CAFS-bioinformatics / LR_Gapcloser

use long sequenced reads to close gaps in assemblies
GNU General Public License v3.0
35 stars 0 forks source link

LR_Gapcloser

LR_Gapcloser is a gap closing tool using long reads from studied species. The long reads could be downloaed from public read archive database (for instance, NCBI SRA database ) or be your own data. Then they are fragmented and aligned to scaffolds using BWA mem algorithm in BWA package. In the package, we provided a compiled bwa, so the user needn't to install bwa. LR_Gapcloser uses the alignments to find the bridging that cross the gap, and then fills the long read original sequence into the genomic gaps.

SYSTEM REQUIREMENTS

(1)Perl and Bioperl should be installed on the system.
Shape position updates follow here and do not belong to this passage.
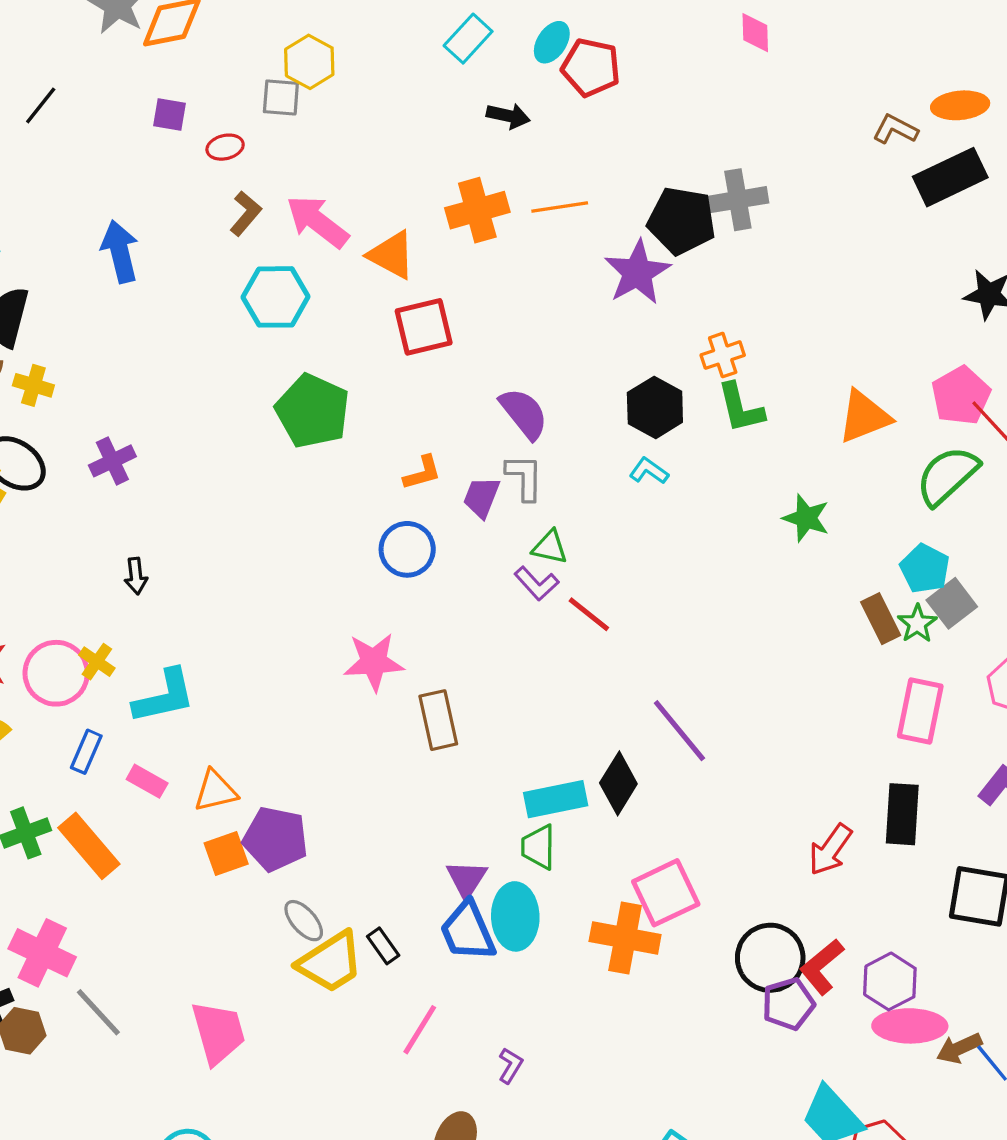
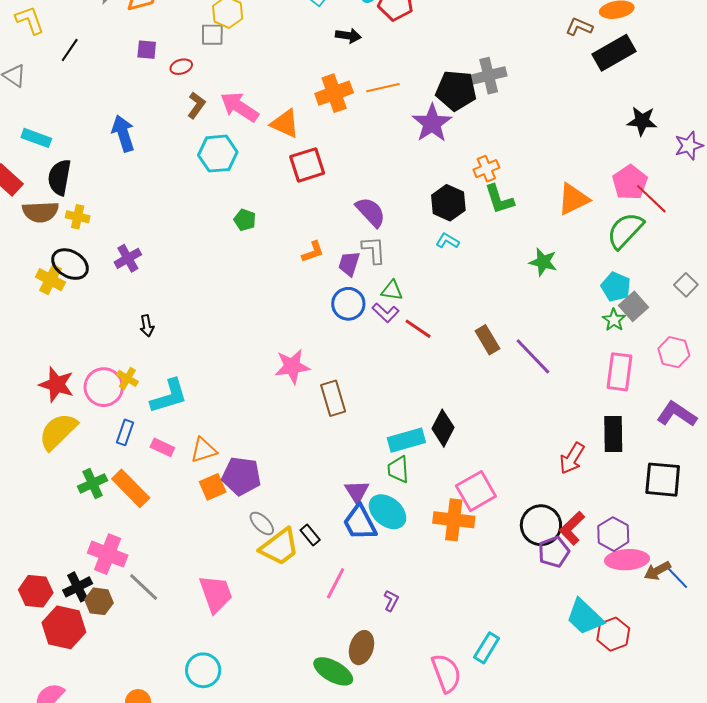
green pentagon: (313, 411) -> (245, 220), size x0.5
blue circle: (407, 549) -> (348, 304), moved
brown rectangle: (881, 619) -> (487, 340), moved
purple line: (679, 731) -> (533, 356), moved
cyan ellipse: (515, 916) -> (387, 512), turned -45

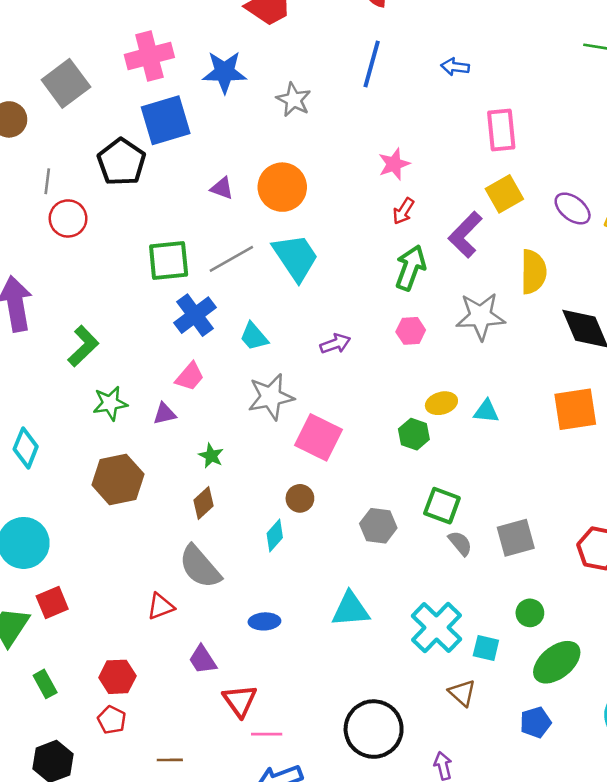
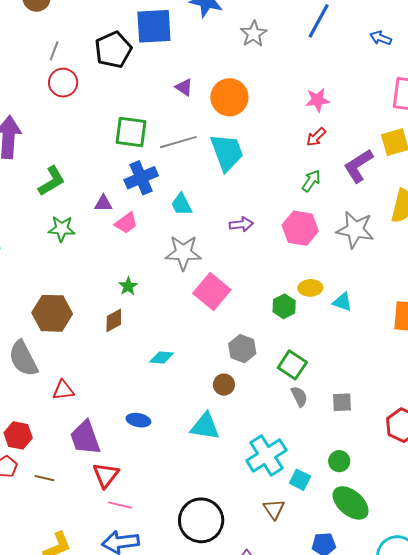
green arrow: (410, 268) -> (311, 181), size x0.7
pink hexagon: (411, 331) -> (300, 228), size x1.6
purple triangle: (165, 414) -> (103, 203), moved
brown hexagon: (118, 480) -> (52, 313), moved
brown circle: (300, 498) -> (224, 385), moved
gray hexagon: (378, 526) -> (242, 349), moved
cyan diamond: (275, 536) -> (162, 357), turned 40
gray square: (516, 538) -> (342, 402), size x0.7
gray semicircle: (200, 567) -> (23, 359), moved
purple trapezoid: (203, 660) -> (85, 438), size x1.5
green ellipse: (557, 662) -> (351, 503), turned 66
brown line: (170, 760) -> (44, 478), moved

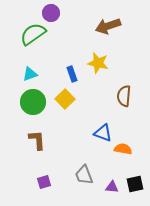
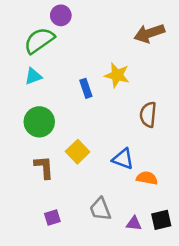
brown arrow: (108, 26) -> (149, 33), moved
cyan triangle: (30, 74) -> (33, 76), moved
yellow square: (65, 99) -> (78, 152), moved

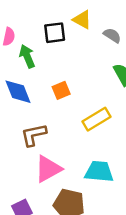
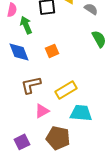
yellow rectangle: (97, 119) -> (66, 90), moved
pink triangle: (48, 169) -> (42, 111), size x0.7

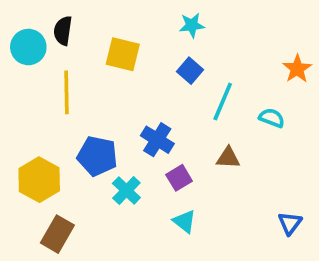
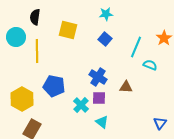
cyan circle: (28, 47) -> (16, 37), moved
cyan line: (223, 102) -> (136, 47), moved
blue cross: (157, 140) -> (98, 77), moved
purple square: (179, 178) -> (99, 98), turned 32
cyan cross: (126, 191) -> (81, 105), moved

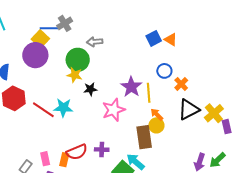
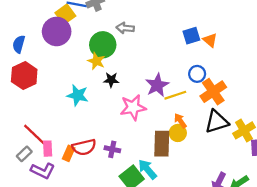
orange cross: (181, 84) -> (213, 92), size x1.6
yellow line: (149, 93) -> (175, 95), turned 66
red line: (43, 110) -> (34, 135), moved

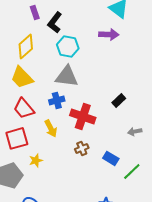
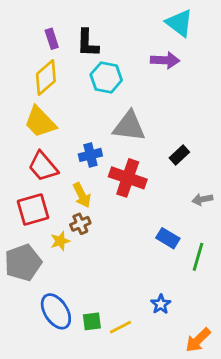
purple rectangle: (35, 12) -> (52, 39), moved
black L-shape: (55, 22) -> (88, 43), turned -35
gray triangle: (67, 76) -> (129, 126), moved
brown cross: (82, 148) -> (80, 224), moved
green line: (132, 171) -> (198, 257), turned -30

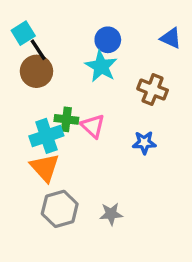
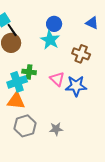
pink triangle: (93, 126) -> (57, 79), moved
blue star: (144, 143) -> (76, 86), size x1.5
orange triangle: (45, 167) -> (16, 101), turned -42

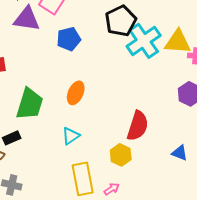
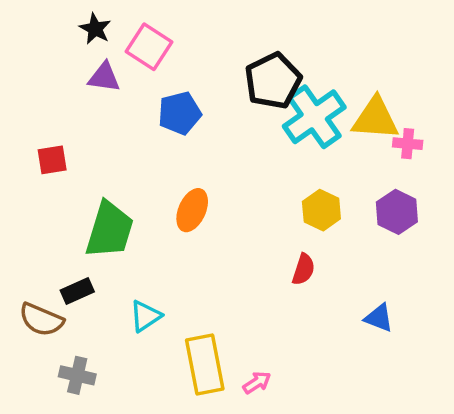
purple triangle: (27, 19) -> (104, 77), size x0.7
red semicircle: (138, 126) -> (304, 269), size x0.6
cyan triangle: (71, 136) -> (145, 316), moved
yellow hexagon: (121, 155) -> (321, 210), moved

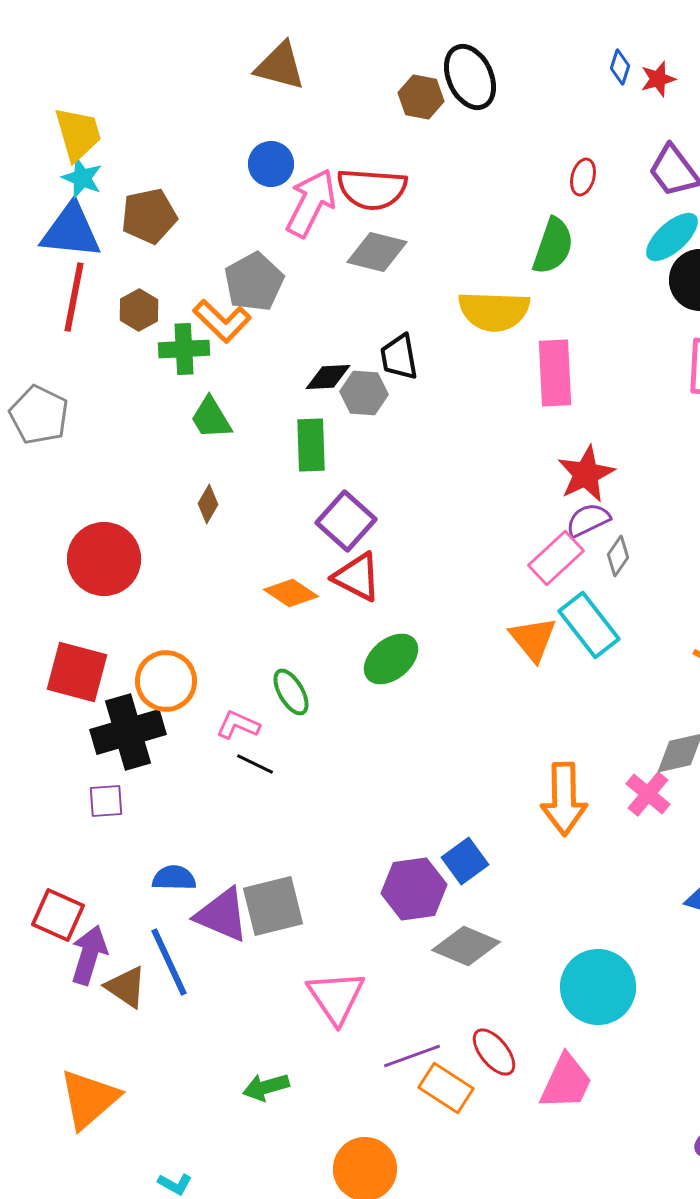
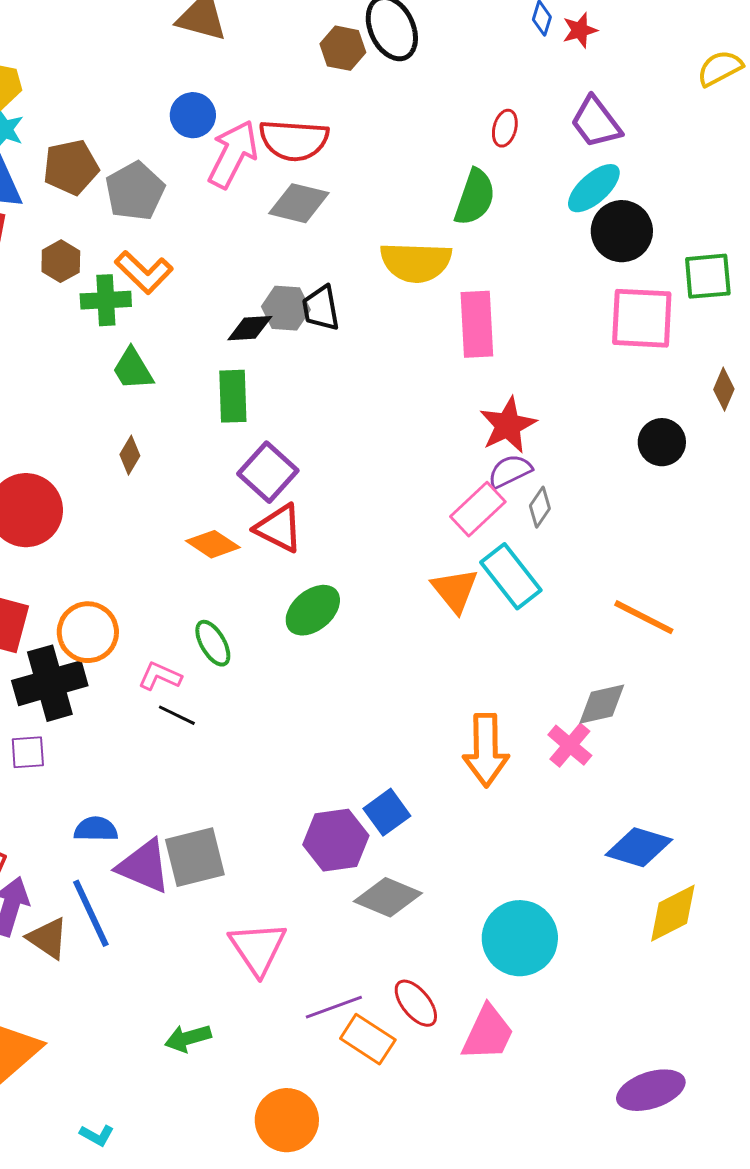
gray pentagon: (254, 282) -> (135, 191), moved
gray hexagon: (364, 393) -> (286, 308), moved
(2)GLIBC 2.14 should be installed.

INSTALLING

1) After downloading the sofware, simply type "tar -zxvf LR_Gapcloser.tar.gz" in the installation directory. The software does not require any special compilation and is already provided as portable precompiled software. 2) Then for convenience ,you can type "export PATH=$PATH:your_directory/LR_Gapcloser/" to set the PATH environmental variables.

INPUT FILES

(1)The scaffold file is required and should be fasta format. The description line or header line, which begins with '>', provides a unique name and/or identifier for the sequence. And the name and/or identifier must not contain a "(:", because in data processing, we will use "(:" as delimiters.

(2)The long reads file is also required and should be fasta format and the reads must be error corrected. If the file is fastq format, it should be converted into fasta format before running the software.

COMMANDS AND OPTIONS

LR_Gapcloser is run via the shell script: LR_Gapcloser.sh, which could be found in the base installation directory.

Usage info is as follows:

in Centos system, use "sh LR_Gapcloser.sh -i Scaffold_file -l Corrected-PacBio-read_file -s p "

in Ubuntu system, use "bash LR_Gapcloser.sh -i Scaffold_file -l Corrected-PacBio-read_file -s p"

Input options

-i the scaffold file that contains gaps, represented by a string of N [ required ]

-l the raw and error-corrected long reads used to close gaps. The file should be fasta format. [ required ]

-s sequencing platform: pacbio [p] or nanopore [n] [ default: p ]

-t number of threads (for machines with multiple processors), used in the bwa mem alignment processes and the following coverage filteration. [ default: 5 ]

-c the coverage threshold to select high-quality alignments [ default: 0.8 ]

-a the deviation between gap length and filled sequence length [ default: 0.2 ]

-m to select the reliable tags for gap-closure, the maximal allowed distance from alignment region to gap boundary (bp) [ default: 600 ]

-n the number of files that all tags were divided into [ default: 5 ]

-g the length of tags that a long read would be divided into (bp) [ default: 300 ]

-v the minimal tag alignment length around each boundary of a gap (bp) [ default: 300 ]

-r number of iteration [ default: 3 ]

-o name of output directory [ default: ./Output]

OUTPUT FILES

LR_Gapcloser generated a file named as gapclosed.fasta in the sub-directory of "iteration-3" of the output directory.